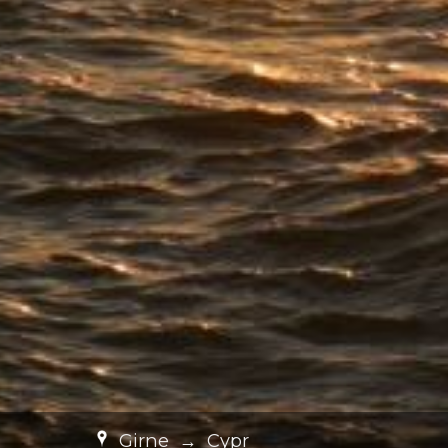
Girne
→
Cypr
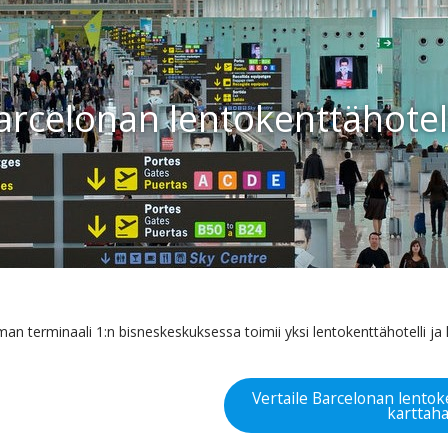
arcelonan lentokenttähotell
man terminaali 1:n bisneskeskuksessa toimii yksi lentokenttähotelli 
Vertaile Barcelonan lentok
karttah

---

_Activity_
Your task is to output the material word for word while leaving out every image.

_Result for this exercise_
Girne
→
Cypr
arcelonan lentokenttähotell
man terminaali 1:n bisneskeskuksessa toimii yksi lentokenttähotelli 
Vertaile Barcelonan lentok
karttah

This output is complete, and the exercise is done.